§ **WORK TO BE COMPLETED**
The expected output is the data below, character for character, without its pictures.

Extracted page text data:
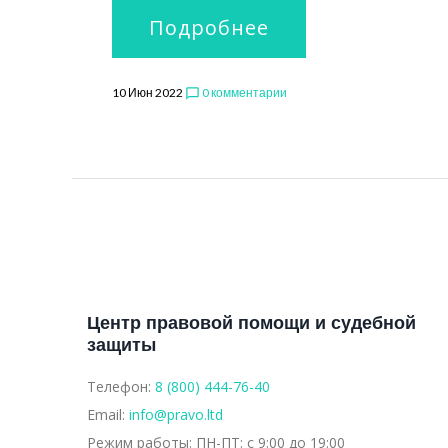
Подробнее
10 Июн 2022
0 комментарии
chat_bubble_outline
Центр правовой помощи и судебной
защиты
Телефон:
8 (800) 444-76-40
Email:
info@pravo.ltd
Режим работы:
ПН-ПТ: с 9:00 до 19:00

§ **RESULT**
Подробнее
10 Июн 2022
0 комментарии
chat_bubble_outline
Центр правовой помощи и судебной
защиты
Телефон:
8 (800) 444-76-40
Email:
info@pravo.ltd
Режим работы:
ПН-ПТ: с 9:00 до 19:00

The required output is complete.